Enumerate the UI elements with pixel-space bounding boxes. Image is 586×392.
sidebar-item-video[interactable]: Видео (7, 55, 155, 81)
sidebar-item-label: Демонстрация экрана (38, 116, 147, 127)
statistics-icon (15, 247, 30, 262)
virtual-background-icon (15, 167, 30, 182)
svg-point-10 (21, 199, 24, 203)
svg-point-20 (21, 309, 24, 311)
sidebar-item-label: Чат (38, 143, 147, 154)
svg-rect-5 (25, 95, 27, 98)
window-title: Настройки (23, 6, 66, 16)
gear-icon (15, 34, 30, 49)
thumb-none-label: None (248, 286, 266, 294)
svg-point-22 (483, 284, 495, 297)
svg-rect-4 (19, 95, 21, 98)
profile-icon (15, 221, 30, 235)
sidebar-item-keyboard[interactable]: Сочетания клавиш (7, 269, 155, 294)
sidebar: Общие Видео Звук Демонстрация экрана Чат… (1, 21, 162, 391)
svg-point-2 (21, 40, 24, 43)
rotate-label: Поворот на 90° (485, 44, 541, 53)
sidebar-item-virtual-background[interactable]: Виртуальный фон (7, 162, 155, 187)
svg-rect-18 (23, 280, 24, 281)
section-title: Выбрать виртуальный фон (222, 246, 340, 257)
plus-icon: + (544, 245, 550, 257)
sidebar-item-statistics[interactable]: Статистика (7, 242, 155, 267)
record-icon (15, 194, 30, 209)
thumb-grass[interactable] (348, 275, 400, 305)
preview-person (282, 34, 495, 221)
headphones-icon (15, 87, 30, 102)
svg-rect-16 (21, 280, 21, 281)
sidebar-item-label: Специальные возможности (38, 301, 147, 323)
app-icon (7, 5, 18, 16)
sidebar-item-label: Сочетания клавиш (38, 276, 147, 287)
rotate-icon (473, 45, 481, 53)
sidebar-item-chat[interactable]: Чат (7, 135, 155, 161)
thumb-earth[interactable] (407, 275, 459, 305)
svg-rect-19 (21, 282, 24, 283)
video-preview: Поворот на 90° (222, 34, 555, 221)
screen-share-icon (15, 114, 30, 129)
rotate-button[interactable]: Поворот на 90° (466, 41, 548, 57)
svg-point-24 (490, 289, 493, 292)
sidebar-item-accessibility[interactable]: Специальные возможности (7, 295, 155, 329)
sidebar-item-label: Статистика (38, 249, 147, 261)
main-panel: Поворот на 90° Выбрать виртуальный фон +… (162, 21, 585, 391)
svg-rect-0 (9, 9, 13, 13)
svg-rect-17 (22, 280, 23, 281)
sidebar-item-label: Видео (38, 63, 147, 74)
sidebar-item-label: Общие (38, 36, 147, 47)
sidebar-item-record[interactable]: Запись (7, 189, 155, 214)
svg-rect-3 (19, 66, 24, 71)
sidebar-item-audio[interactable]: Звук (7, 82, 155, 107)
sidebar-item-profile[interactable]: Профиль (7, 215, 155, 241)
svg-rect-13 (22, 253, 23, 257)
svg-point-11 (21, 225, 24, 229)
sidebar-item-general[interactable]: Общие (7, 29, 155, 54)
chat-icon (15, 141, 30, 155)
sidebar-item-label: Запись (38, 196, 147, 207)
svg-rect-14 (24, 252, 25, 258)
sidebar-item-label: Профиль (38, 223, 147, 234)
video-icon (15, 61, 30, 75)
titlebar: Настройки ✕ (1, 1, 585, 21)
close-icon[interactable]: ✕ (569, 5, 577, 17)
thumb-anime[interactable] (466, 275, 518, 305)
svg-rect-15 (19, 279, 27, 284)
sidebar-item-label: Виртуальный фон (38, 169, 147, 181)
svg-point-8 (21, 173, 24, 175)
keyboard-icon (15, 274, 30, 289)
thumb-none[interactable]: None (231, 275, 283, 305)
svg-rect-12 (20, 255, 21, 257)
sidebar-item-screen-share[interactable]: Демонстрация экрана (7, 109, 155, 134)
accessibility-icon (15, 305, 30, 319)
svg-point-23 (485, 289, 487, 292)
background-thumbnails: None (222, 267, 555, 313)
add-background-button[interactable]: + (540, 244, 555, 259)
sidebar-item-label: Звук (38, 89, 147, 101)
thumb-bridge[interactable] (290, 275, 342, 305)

══════

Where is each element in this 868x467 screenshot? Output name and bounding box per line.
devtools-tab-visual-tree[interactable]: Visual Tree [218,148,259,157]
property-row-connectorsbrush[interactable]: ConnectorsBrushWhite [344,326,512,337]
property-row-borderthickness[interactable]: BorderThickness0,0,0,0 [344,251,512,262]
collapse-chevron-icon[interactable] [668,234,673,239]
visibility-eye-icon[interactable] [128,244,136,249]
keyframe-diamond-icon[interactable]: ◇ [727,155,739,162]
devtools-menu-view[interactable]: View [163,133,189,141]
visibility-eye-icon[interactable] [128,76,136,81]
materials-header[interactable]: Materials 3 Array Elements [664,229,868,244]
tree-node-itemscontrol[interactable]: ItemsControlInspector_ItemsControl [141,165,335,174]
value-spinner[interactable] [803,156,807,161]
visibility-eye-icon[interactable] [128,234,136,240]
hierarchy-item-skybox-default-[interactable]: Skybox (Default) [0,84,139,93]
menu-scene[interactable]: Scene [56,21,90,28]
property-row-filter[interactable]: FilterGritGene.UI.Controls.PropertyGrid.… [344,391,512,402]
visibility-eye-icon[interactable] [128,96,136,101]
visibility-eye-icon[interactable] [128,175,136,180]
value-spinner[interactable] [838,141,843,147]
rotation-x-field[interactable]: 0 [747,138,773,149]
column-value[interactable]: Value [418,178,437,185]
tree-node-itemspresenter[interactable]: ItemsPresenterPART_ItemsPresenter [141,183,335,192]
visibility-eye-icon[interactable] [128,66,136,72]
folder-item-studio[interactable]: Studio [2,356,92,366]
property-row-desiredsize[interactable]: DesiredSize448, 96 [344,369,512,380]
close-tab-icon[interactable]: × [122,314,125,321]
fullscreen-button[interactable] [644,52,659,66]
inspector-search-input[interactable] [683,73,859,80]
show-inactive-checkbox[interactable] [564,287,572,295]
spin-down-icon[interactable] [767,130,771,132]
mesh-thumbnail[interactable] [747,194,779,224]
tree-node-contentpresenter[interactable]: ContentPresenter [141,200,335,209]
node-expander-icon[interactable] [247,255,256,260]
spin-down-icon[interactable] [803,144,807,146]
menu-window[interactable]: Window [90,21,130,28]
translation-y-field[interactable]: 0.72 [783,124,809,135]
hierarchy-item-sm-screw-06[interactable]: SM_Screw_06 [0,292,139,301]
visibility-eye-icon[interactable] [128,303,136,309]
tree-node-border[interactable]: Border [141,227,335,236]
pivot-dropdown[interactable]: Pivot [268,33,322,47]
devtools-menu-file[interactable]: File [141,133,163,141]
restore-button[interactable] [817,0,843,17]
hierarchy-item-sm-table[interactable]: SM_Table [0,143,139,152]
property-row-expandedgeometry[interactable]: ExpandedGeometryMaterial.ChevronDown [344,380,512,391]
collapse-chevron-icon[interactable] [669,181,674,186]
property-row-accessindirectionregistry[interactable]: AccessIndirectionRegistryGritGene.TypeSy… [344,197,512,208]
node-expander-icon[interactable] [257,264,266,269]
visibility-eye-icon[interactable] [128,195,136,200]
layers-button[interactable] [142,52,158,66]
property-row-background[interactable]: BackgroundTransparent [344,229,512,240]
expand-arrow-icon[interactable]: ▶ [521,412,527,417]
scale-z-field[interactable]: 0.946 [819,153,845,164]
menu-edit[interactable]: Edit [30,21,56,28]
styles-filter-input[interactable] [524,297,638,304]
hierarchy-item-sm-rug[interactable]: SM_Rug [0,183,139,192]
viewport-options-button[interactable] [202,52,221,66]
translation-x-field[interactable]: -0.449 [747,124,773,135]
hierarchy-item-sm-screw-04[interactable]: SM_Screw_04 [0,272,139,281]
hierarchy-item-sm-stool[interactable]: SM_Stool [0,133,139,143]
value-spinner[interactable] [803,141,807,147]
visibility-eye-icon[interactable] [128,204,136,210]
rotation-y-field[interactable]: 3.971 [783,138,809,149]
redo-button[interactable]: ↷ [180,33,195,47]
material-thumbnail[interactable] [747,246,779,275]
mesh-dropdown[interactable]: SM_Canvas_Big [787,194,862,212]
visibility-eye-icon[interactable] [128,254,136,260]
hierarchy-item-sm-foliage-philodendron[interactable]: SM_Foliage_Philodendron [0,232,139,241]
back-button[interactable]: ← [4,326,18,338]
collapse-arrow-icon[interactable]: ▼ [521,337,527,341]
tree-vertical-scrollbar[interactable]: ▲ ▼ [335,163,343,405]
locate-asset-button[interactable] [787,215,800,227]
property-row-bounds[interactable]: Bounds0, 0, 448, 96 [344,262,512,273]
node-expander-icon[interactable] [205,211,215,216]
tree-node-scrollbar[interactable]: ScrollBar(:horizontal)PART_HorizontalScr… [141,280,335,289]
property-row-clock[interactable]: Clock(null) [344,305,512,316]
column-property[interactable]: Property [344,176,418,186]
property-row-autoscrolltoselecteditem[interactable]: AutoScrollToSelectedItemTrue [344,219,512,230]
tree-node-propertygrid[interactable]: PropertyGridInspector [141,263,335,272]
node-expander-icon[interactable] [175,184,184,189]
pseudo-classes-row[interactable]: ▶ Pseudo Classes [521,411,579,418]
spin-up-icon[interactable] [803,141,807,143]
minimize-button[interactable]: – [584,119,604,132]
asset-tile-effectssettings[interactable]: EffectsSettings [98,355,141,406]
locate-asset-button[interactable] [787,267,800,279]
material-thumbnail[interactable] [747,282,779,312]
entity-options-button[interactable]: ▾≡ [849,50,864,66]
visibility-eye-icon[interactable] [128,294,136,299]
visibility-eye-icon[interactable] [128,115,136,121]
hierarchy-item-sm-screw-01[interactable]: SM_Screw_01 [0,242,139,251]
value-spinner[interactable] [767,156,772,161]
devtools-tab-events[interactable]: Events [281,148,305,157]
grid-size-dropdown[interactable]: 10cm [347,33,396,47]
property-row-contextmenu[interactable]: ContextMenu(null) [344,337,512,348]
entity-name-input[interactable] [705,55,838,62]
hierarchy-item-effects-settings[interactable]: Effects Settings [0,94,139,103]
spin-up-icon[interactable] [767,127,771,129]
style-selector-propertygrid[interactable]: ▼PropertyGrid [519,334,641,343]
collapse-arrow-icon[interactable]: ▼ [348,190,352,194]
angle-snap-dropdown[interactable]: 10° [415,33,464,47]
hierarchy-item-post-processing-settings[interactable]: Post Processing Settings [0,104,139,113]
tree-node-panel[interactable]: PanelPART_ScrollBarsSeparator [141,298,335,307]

══════

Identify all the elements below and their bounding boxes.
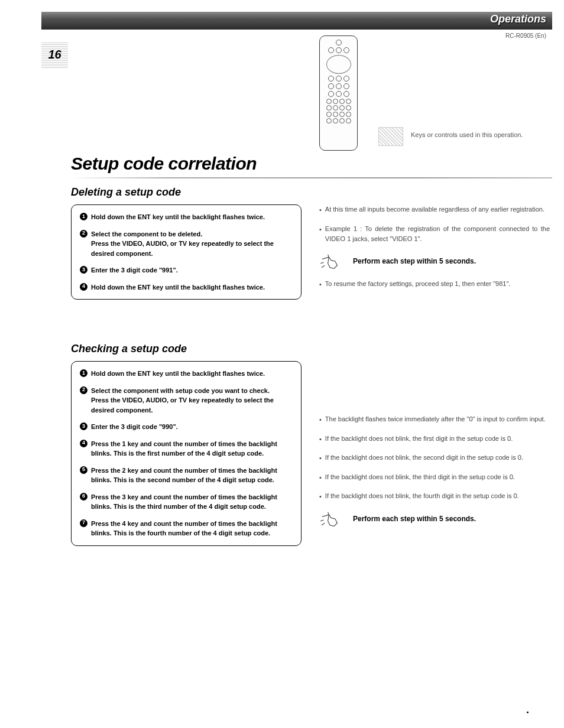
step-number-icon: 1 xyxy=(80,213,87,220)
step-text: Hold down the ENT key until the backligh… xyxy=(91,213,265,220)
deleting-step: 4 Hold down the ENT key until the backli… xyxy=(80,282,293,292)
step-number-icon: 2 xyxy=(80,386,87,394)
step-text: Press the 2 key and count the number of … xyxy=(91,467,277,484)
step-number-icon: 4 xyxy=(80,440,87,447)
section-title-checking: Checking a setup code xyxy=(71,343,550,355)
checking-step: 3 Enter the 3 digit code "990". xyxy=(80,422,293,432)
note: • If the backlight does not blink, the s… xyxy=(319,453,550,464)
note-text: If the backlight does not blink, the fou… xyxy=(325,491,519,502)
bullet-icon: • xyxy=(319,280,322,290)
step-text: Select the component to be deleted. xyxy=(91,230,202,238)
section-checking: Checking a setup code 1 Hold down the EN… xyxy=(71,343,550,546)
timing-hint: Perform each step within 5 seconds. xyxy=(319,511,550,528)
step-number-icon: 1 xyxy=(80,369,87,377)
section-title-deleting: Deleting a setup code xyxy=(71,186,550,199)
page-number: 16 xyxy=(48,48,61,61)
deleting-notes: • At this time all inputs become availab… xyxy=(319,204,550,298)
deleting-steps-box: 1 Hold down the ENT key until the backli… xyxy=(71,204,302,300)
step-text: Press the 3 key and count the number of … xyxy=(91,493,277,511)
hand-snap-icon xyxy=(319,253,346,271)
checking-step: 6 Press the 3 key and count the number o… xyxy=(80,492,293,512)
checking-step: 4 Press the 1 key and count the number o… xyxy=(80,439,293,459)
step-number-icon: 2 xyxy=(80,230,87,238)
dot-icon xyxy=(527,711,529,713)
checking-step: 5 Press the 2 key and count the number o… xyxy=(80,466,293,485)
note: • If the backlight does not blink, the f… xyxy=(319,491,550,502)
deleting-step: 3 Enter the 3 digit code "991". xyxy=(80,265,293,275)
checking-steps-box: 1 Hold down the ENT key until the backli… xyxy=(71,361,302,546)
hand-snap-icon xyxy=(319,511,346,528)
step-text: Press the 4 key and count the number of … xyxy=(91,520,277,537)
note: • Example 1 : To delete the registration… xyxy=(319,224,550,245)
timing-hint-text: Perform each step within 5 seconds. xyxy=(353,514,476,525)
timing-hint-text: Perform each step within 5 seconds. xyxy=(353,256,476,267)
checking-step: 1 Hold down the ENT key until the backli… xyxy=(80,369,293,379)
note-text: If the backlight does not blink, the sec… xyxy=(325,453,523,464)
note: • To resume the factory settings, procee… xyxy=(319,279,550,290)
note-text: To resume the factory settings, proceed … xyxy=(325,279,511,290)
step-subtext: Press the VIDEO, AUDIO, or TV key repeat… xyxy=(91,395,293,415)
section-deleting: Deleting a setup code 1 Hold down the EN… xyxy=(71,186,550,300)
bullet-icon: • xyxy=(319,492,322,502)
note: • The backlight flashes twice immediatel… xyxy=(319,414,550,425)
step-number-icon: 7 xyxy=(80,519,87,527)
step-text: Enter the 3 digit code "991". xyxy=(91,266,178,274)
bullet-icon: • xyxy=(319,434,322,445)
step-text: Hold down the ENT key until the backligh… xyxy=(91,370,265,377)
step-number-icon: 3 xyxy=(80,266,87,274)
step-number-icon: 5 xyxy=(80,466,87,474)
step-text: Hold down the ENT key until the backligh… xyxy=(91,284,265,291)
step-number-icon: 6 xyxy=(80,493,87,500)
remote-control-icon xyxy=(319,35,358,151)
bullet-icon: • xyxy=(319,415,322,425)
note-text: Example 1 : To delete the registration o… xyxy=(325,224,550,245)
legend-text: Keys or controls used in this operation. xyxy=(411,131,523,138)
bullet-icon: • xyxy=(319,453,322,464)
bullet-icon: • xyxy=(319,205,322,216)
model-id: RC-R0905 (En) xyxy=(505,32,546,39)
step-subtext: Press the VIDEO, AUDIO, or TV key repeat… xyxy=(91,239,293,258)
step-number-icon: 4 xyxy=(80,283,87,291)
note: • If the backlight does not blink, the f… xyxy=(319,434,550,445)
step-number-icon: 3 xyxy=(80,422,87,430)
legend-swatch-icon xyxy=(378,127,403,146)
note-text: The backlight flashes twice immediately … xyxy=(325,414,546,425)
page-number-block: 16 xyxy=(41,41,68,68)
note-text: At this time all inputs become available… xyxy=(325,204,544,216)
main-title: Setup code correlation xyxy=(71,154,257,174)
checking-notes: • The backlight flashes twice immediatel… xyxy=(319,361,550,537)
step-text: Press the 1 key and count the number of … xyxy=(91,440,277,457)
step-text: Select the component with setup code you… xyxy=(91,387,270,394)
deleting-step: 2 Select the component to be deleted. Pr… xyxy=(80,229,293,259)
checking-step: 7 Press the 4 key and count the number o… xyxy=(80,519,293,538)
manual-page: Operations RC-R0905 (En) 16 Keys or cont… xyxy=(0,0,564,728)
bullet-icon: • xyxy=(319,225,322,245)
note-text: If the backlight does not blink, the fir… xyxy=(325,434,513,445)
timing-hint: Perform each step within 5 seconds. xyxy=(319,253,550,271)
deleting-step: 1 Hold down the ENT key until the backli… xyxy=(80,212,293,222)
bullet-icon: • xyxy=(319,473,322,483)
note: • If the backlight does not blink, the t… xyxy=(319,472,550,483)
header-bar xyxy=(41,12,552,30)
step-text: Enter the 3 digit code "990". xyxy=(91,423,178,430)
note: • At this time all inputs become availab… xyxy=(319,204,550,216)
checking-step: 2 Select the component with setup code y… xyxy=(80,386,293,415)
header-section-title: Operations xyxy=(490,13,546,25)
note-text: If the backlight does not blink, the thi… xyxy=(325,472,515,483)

══════

• _WHAT YOU NEED TO DO_
Find each line in the listing above that contains "Запись", and copy that line.

• _TASK OUTPUT_
sidebar-item-record[interactable]: Запись (7, 189, 155, 214)
sidebar-item-label: Запись (38, 196, 147, 207)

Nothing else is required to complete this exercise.